The market demand for voice-controlled applications is
expected to triple in the next three years. Much of this growth will take place in the telephony market where, increasingly, phones will be controlled by voice commands. Other areas include toys and hand-held equipment, like calculators, voice-controlled climate and security systems, voice-controlled home appliances, and voice controlled automobile functions (stereos, windows, climate control, lights, and cruise control).
Columns Ltd. (Singapore) is a marketer of low-cost "give-away" products that its
customers typically distribute as promotional premiums. Columns was interested in adding low-cost, hand-held, voice-controlled products to its product portfolio; the first one of which would be a voice-controlled Euro-currency changer that would convert Euros (the new currency of the European Union) to and from other European currencies (Deutsche marks, francs, lira).
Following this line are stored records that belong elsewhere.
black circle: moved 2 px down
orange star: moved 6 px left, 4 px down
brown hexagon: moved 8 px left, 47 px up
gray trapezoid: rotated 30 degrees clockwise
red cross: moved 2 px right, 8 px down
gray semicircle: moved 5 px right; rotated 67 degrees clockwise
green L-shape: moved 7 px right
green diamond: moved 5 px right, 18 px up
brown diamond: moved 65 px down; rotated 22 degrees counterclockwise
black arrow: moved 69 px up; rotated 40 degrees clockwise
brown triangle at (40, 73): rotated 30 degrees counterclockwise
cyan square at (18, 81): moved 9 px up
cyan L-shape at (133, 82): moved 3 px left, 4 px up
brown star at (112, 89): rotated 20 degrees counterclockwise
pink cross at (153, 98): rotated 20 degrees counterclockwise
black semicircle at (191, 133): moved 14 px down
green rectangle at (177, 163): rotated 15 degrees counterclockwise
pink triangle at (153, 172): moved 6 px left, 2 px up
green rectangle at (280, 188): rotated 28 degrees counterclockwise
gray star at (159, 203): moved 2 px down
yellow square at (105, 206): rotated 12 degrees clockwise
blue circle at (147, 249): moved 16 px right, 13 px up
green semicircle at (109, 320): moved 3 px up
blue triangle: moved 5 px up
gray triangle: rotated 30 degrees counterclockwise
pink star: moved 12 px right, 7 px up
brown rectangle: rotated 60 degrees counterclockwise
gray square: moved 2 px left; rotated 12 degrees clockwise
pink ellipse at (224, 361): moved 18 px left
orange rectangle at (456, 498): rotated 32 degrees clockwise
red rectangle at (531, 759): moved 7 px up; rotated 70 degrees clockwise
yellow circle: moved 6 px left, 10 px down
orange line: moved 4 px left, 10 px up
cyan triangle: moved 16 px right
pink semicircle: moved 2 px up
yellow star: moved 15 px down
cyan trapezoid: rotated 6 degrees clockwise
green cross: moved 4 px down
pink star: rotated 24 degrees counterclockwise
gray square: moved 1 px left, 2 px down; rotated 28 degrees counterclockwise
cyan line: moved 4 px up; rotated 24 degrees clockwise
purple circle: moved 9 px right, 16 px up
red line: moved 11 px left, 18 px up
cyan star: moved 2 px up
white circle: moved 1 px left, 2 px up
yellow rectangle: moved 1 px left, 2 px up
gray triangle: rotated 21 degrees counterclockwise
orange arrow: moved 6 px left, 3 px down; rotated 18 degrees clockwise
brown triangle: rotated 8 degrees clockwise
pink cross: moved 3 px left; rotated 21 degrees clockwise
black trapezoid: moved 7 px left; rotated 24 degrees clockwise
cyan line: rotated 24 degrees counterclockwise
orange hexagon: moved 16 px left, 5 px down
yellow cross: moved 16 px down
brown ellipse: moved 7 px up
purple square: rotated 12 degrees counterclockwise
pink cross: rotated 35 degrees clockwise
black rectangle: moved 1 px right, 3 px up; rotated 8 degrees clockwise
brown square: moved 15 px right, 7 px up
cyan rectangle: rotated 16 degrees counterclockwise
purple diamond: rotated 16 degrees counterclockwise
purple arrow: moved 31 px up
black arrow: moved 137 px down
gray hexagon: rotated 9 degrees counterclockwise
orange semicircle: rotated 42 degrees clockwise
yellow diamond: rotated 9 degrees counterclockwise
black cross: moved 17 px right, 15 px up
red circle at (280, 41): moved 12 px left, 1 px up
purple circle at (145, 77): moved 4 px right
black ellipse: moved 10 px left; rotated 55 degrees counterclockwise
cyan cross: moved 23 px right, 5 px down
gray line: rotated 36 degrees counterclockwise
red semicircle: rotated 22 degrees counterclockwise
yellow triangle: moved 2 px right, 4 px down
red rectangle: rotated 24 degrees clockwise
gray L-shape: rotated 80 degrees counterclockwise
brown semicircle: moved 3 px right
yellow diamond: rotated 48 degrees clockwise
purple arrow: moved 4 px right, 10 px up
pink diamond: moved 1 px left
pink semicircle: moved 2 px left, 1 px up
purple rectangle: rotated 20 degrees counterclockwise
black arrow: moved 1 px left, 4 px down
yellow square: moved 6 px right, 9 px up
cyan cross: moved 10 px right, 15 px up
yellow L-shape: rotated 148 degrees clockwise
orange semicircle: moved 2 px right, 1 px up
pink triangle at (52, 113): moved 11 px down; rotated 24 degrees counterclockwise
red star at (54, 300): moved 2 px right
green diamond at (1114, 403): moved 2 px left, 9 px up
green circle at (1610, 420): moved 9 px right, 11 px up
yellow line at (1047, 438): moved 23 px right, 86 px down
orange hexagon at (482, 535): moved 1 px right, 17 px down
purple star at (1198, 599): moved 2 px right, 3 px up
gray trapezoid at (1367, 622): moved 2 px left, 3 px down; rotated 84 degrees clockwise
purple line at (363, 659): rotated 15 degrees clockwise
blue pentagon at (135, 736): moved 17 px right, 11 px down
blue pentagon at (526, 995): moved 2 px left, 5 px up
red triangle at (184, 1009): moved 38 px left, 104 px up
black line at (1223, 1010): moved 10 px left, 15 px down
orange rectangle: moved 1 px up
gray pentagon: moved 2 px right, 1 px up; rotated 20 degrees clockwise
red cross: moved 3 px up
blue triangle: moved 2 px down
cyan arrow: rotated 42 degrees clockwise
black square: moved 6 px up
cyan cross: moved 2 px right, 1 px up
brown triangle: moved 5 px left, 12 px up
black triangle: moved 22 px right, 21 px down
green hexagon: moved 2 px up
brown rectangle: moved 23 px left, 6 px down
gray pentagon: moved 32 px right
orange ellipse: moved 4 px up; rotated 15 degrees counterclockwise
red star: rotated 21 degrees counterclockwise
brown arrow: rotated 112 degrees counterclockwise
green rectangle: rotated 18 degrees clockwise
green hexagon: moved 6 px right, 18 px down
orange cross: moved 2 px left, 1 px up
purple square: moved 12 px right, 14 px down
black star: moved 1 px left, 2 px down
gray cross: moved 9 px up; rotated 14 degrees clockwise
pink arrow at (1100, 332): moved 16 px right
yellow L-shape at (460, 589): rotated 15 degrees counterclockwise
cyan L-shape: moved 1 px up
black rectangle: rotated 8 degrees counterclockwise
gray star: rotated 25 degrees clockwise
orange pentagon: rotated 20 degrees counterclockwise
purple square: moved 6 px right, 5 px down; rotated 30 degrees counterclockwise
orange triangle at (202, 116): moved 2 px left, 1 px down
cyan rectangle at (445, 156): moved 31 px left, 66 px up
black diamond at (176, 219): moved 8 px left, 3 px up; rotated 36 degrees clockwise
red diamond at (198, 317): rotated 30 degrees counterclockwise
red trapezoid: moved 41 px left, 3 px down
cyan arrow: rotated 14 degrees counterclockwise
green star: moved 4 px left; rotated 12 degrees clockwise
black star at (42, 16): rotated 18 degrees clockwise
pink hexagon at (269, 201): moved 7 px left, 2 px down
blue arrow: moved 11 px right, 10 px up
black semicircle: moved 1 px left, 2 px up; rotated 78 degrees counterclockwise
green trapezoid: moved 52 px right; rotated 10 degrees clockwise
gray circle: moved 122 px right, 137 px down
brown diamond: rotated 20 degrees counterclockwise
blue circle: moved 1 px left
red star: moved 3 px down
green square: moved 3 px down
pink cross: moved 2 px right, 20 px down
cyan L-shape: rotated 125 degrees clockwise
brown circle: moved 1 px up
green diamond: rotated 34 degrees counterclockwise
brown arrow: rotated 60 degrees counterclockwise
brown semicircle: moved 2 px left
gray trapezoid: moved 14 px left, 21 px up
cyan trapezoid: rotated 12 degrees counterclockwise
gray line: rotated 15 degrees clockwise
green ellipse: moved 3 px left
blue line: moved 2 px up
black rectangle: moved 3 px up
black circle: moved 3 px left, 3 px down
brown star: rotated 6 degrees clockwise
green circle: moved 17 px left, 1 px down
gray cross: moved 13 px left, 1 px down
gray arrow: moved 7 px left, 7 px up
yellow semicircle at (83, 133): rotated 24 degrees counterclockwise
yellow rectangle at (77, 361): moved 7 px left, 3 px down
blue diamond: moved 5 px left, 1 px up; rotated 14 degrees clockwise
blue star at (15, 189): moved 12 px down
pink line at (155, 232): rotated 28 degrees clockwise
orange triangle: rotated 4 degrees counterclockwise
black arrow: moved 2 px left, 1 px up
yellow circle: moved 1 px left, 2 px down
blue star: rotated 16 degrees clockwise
The Euro-changer Columns envisioned had several constraints. It had to be extremely low-power, with a battery life of at least a year. It had
to be extremely low cost, so that the entire product could retail for $9 or less. And it had to have the flexibility to accurately recognize and synthesize speaker-dependent speech in multiple languages. Finally, since Columns wanted to create an entire portfolio of voice-controlled products, the design had to be reusable.
High-level synthesis and language
Columns, which has no internal electronic-design expertise, investigated a variety of speech recognition alternatives with various
design houses, including commercially-available software and standard voice-recognition ICs. Unfortunately, the cost and power consumption of all these solutions was too high. This left a custom ASIC as the only realistic option, and the company selected Frontier Design BV (Holland) to develop the EURO-changer ASIC, as well as the end product. Frontier Design develops C-language based, system-level intellectual property (IP) and also provides design services for the integration of that IP into
systems-on-a-chip (SOCs).
Although implementing complex DSP algorithms into ASICs is frequently a demanding task, we used Frontier's A|RT Designer tool, a high-level architectural-synthesis tool that helped us receive an optimized RT-level description very quickly. It also gave us the freedom to explore alternative architectures to optimize the design for the application, as demonstrated by the optimization of the FFT and exponential functions.
Additionally, through the use of a C-based design flow, we could
perform the design-in and hardware optimization of new features during the architectural-design phase, and gain a 50 percent reduction in silicon area at the expense of available clock ticks. The rapid cycle from C to prototyping hardware further expanded the scope of engineering capabilities in meeting demanding product specifications for us.
Developing the algorithms
Like most algorithm designers, Frontier Design develops algorithms in behavioral C. The company also maintains the
algorithmic and system IP in the C-language, rather than in VHDL or Verilog. The company believes that keeping the IP in the C-language enhances reusability and provides the ability to achieve highly optimized implementations. The reason for keeping the IP in C is that making even a slight change to an RT-level HDL IP core requires that the design be almost completely redone, while modifying a C-language IP core is only a matter of changing a few lines of code.
|
Figure 1 - Voice-command comparison
|
|
|
The Euro-Changer's effectiveness is judged, partly, on its ability to compare a voice-command to a stored database and then carry out that command.
|
Developing an algorithm that met the end-product requirements was critical to the
success of the design. Since nobody wants a voice-controlled device that doesn't consistently recognize the commands, the algorithm needed to consistently provide 98 percent (or better) accuracy. Special challenges included detecting and eliminating background noise, differentiating between the actual word and other noise (breathing, clicking, microphone rumbling), determining the beginning and end of words, and comparing input against a stored "voice-finger-print" database and the subsequent identification of
the word (see Figure 1). Several advanced, computationally-intensive DSP algorithms were adapted for the task: the Mel frequency cepstral coefficient (MFCC) algorithm, which consists of the calculation of a fast Fourier transform (FFT) power spectrum, followed by Mel scaling, log ii; an inverse discrete cosine transform (iDCT); continuous noise level estimation routines that use multiple estimates and a selection algorithm to continuously identify and eliminate background sounds and speech artifacts;
coarse- and fine-word boundary detection algorithms that perform detailed analyses of the energy levels during and surrounding the word; and a dynamic time warp algorithm that compares series of vectors with unequal length and compares duration variations within the series.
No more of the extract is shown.